Thursday, March 09, 2023

Record traffic on Wikipedia's Pandeism page, redux

Some three years ago I blogged about record traffic on Wikipedia's Pandeism page -- https://en.wikipedia.org/wiki/Pandeism -- observing then that the page had hit an all-time high in daily page views at 1,227 (part of a pattern in which several of the highest-viewed days were scattered over a surrounding period of weeks). That spike was a mystery, the previous record of 901 views having been attributable to Pandeism being mentioned in an article in Scientific American.

Well, all that is now water under the bridge insofar as record page view days go.

For on February 26, 2023, a new page views record of 2,231 nearly doubled the old record, and was followed by a day of 1,483 views (itself exceeding the record set in 2020), followed by a day of 1,162 (with this whole run being preceded by a day of 906 views).


Well it seems that all of this is because of cartoonist Scott Adams (@ScottAdamsSays on Twitter) making news (in a very negative way, unfortunately).

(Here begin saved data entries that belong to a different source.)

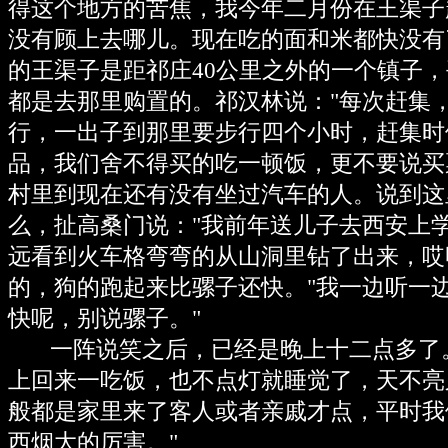
得这个地方的苦焦，我今年二月份在王渠子
没有顾上去哪儿。现在吃的面和米都快没有
的王渠子是距祁庄40公里之外的一个镇子
都是去那里购置的。祁汉林说："每次赶集
行，一出子到那里要步行四个小时，赶集时
品，我们舍不得买的吃一顿饭，更不要说买
村里到现在还有没有坐过汽车的人。说到这
么，扯高桑门说："我前年送儿子去西安上
远看到火车格弯弯的从山洞里钻了出来，哎
的，狗的跑起来比骡子还快。"我一边听一边
快呢，别说骡子。"
一阵说笑之后，已经是晚上十二点多了。
上回来一吃饭，也不点灯就睡觉了，天不亮
般都是家里来了客人或者亲戚才点，平时我
西烟大的厉害。"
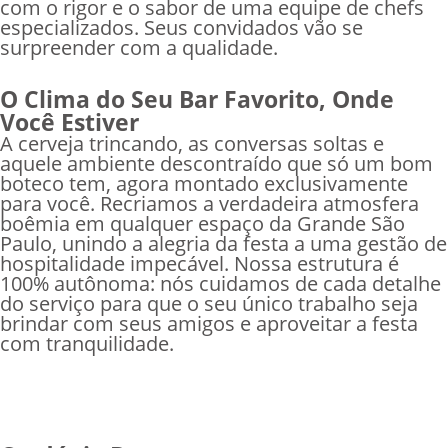
com o rigor e o sabor de uma equipe de chefs
especializados. Seus convidados vão se
surpreender com a qualidade.
O Clima do Seu Bar Favorito, Onde
Você Estiver
A cerveja trincando, as conversas soltas e
aquele ambiente descontraído que só um bom
boteco tem, agora montado exclusivamente
para você. Recriamos a verdadeira atmosfera
boêmia em qualquer espaço da Grande São
Paulo, unindo a alegria da festa a uma gestão de
hospitalidade impecável. Nossa estrutura é
100% autônoma: nós cuidamos de cada detalhe
do serviço para que o seu único trabalho seja
brindar com seus amigos e aproveitar a festa
com tranquilidade.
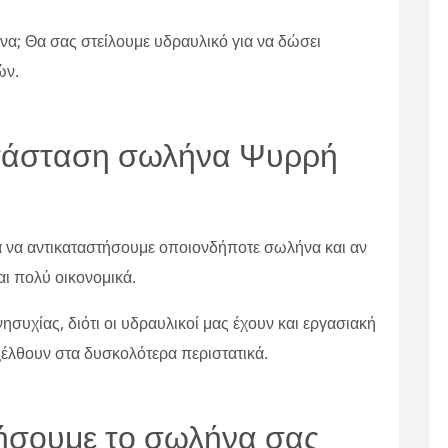
να; Θα σας στείλουμε υδραυλικό για να δώσει
ών.
κατάσταση σωλήνα Ψυρρή
ια να αντικαταστήσουμε οποιονδήποτε σωλήνα και αν
αι πολύ οικονομικά.
συχίας, διότι οι υδραυλικοί μας έχουν και εργασιακή
ξέλθουν στα δυσκολότερα περιστατικά.
τήσουμε το σωλήνα σας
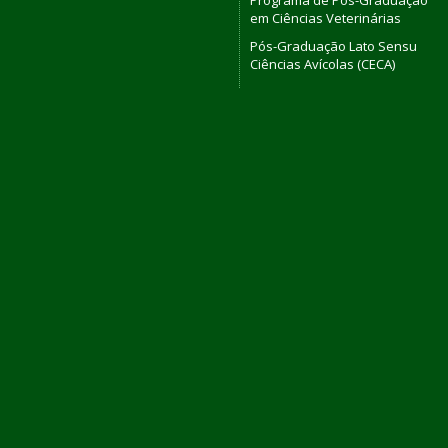
Programa de Pós-Graduação
em Ciências Veterinárias
Pós-Graduação Lato Sensu
Ciências Avícolas (CECA)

You see, one of Adams' more archaic claims to fame is having written the book God's Debris (actually a quite incisive work which I still put forth as recommend reading) describing a school of Pandeism as its worldview. Interestingly, a key point of Pandeism -- that we are all equally fragments of our Creator, and how we treat our fellows is how we contribute to creating the experience of our Creator -- ought to strongly motivate seeking to help all humans to overcome whatever barriers separate us, for the  common achievement of greater joy in our lives.

Now then, I wouldn't especially want the hundreds-of-years-old theological theory of Pandeism to be drawing attention solely due to an association with a person who's in the news for all the wrong reasons. But.... if even a handful of Wikipedia visitors are enlightened by it, well, you know the old saw, The Universe Works in Mysterious Ways. Perhaps one of those mysterious ways is to make a current celebrity act in such a way that they unintentionally draw attention to a theory they espoused in the past perhaps much more beautiful than what they espouse in the present.

Pandeism has steadily been gaining renewed interest for the past decade, so anything which informs people that the idea exists is doing them a service, perhaps offering a light to come out of shadowy events.